マスゲーム
マスゲームとは、多人数が集まって体操やダンスなどを一斉に行う集団演技である。同調性の高い動作を行うことを特徴とする。集団体操[1]とも言う。合同体操(徒手体操、ラジオ体操等)を演技化したものと言える。
概要
テンプレート:出典の明記 集団における連帯性の高さを来場者に示すパフォーマンスとして、学校の運動会・体育祭の種目で行われることが多く、また日本で毎年各都道府県を持ち回りで開催される国民体育大会や、大型のスポーツイベントや現代のオリンピックの開会式・閉会式、国際博覧会のイベントなどの集団遊技として行なわれている。
また、工場においても集団体操は行われていた[2]。
マスゲームで行なわれる演技は多岐にわたり、整列や円陣などの態勢で体操(器械体操、組体操、新体操、バトントワリングなど)や様々なジャンルのダンス、民族舞踏、人文字を作るなどが典型的であるが、オリンピックなどの大規模なマスゲームでは、巨大ディスプレイなどの大道具や様々な小道具を使い、ストーリーを持たせた大規模なものとなることもある。
本来は競技場内で行う身体デモンストレーションを意味するが、広義では観客席に並んだフリップボードを持った観客がタイミングに合わせてフリップの内容を変えるパフォーマンスや、観客席でタイミングに合わせて立ち上がるウェーブ、プロ野球の観客席のビニール傘やジェット風船などの演出も含まれる。
マスゲーム[3]はドイツ語のMassenturnenが語源であり[4]、多人数を表す「マス」 (mass) と「ゲーム」 (game) を合わせた和製英語であったが[5]、北朝鮮(日本のマスゲームを見て自国で行うようになった)で行われるアリラン祭のイメージが世界中に浸透した影響で、最近では用語が国際化しつつある[6]。
数百人ないし数千人ものの大人数を動員するマスゲームは有償では人件費や交通費が大きな問題となるため、多くの場合無報酬で長期間に渡り練習会に参加できる会場に近い学校の生徒やその関係者の校内活動、協力企業の慈善活動や市民のボランティアなどの協力により行なわれるデモンストレーションである。 しかし一部の国家や団体の強権的な指導の下で強制的に行われるイベントのマスゲームのように国威発揚や団体のイメージアップで行なわれるものもあり、一概にあてはまるものでもない。
各国のマスゲーム
ドイツ
19世紀、効率の良い体操指導法として、号令によって一斉に体操する合同体操が普及し、それがマッセンツルネンと呼ばれた[4]。
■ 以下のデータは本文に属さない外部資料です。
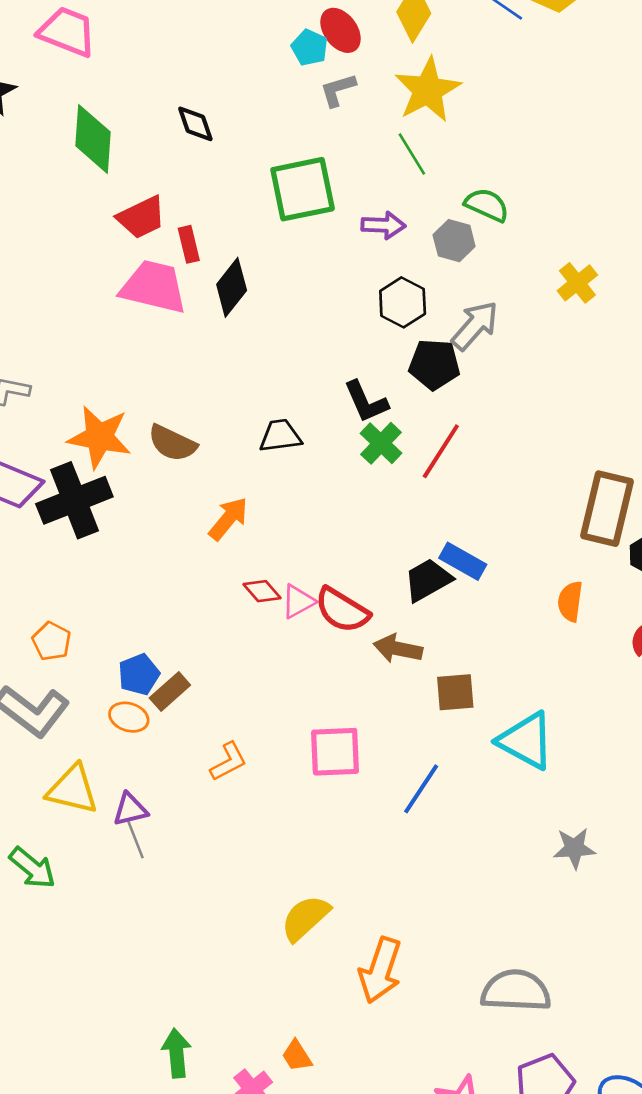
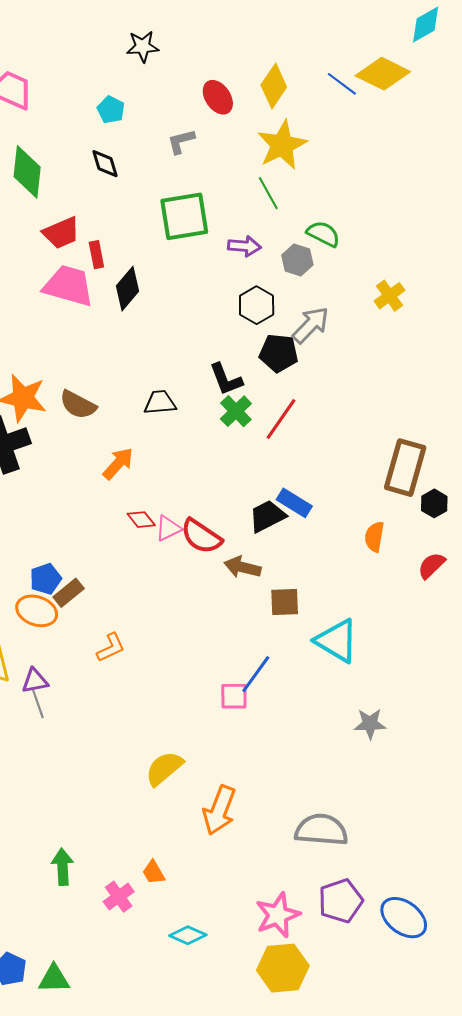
cyan pentagon: (310, 48) -> (111, 110), moved
gray L-shape: (338, 90) -> (181, 141), moved
orange ellipse: (129, 717) -> (37, 611), size x1.4
pink square: (335, 752) -> (234, 696), moved, size x0.7

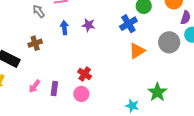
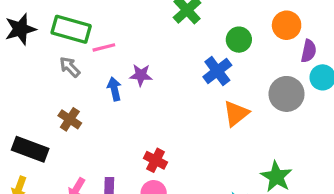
purple star: (88, 25) -> (141, 75), moved
brown cross: (35, 43) -> (70, 119), turned -32

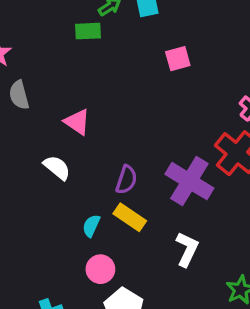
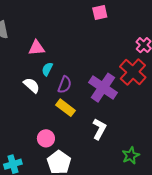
pink triangle: (77, 122) -> (37, 48), turned -42
white semicircle: (57, 168) -> (32, 85), moved
cyan semicircle: (91, 226) -> (47, 69), moved

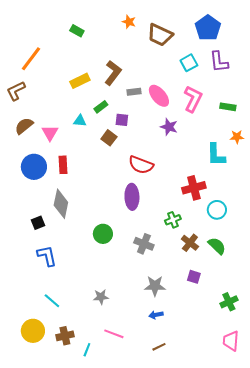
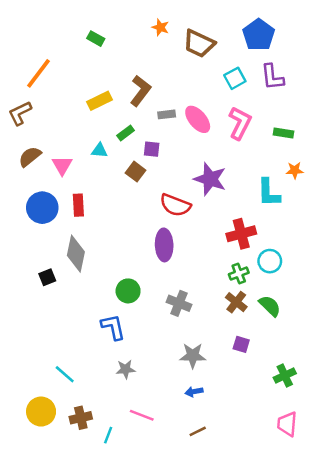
purple star: (169, 127) -> (210, 179), moved, size x1.5
green cross: (173, 220) -> (239, 274), moved
blue L-shape: (47, 256) -> (113, 327), moved

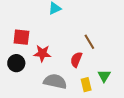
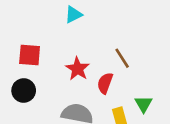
red star: (42, 53) -> (77, 69), moved, turned 30

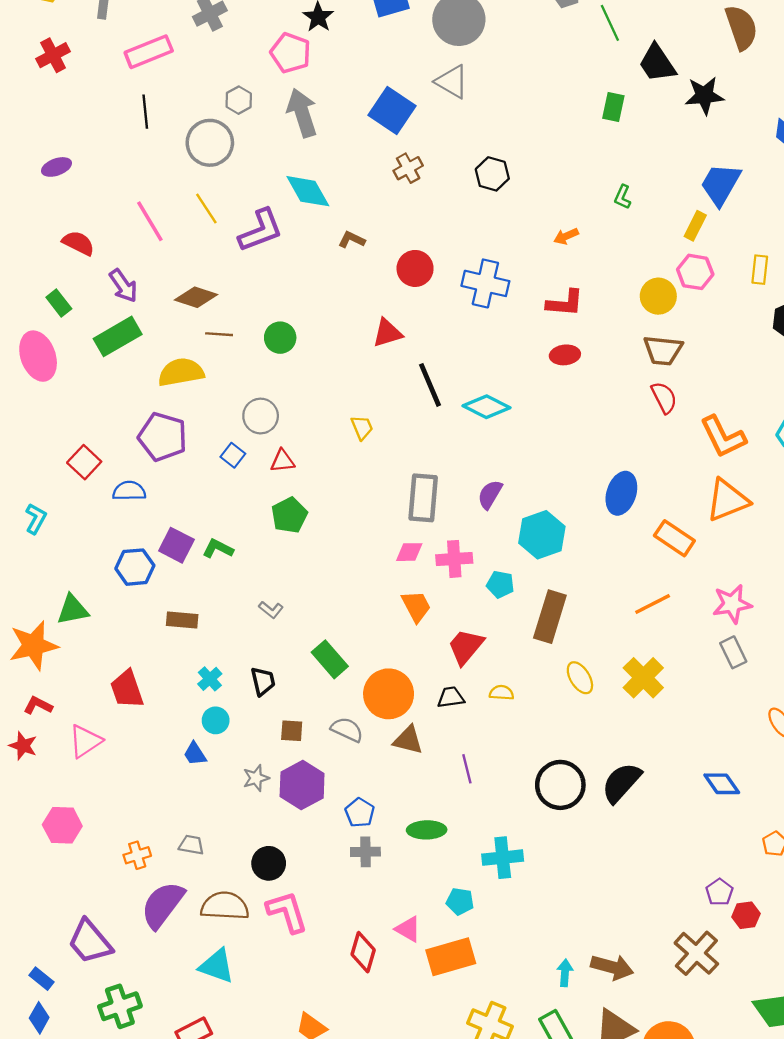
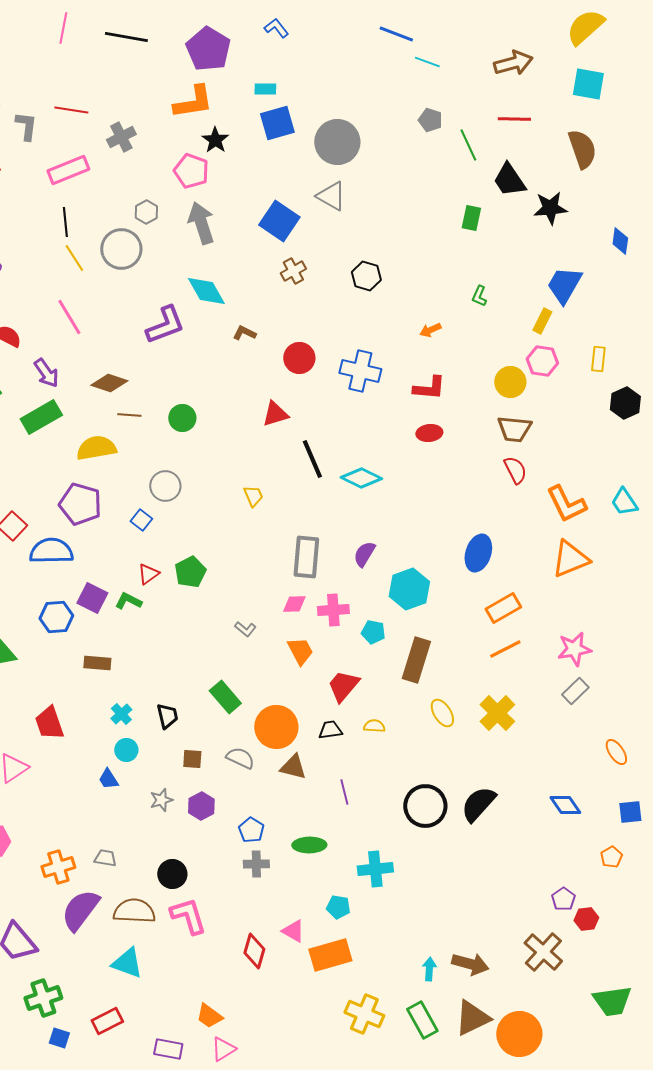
yellow line: (206, 208) -> (74, 258), moved
red triangle: (282, 461) -> (148, 574), moved, turned -30
blue semicircle: (129, 491) -> (51, 551), size x1.5
orange rectangle: (674, 538) -> (503, 608), moved, turned -64
gray L-shape: (271, 610) -> (245, 629), moved
gray rectangle: (733, 652) -> (575, 691), turned 72
purple hexagon: (302, 785) -> (201, 806), size x0.7
orange cross: (137, 855) -> (58, 867), size x1.4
体操の有意義さを訴え、体操を普及させるためのツールとして、見せ物としてのマスゲームが発展した[4]。そして、そのマスゲームが旧チェコスロバキア、オーストリア、スイスなどの外国にも広がっていった[4]。
日本
日本の学校教育として行われる場合、服装は基本的に体操服に裸足という格好が多いが、何かの踊りなどと組み合わせる場合はその踊りに合わせたユニフォームを着る事がある。特に裸足である理由は分からない。また、統一性を高めるため、体操帽はクラスに関係なく赤か白のどちらかに合わせるほか、脱げる事を考えて最初からかぶらない学校もある。学校によっては、男子が上半身裸になって行う場合もある。この種目は生徒よりも指導する先生の方が練習に積極的である事が多い。
今日マスゲームは全体主義につながるとのイメージが浸透しテンプレート:要出典、学校教育においても取り上げられる機会は減っているが、一部の高校では現在でも甲子園大会の応援(人文字なども)に活用している。また、創価学会など一部の宗教団体において、信仰の成果として多数の来賓の前で大々的に行われることもある。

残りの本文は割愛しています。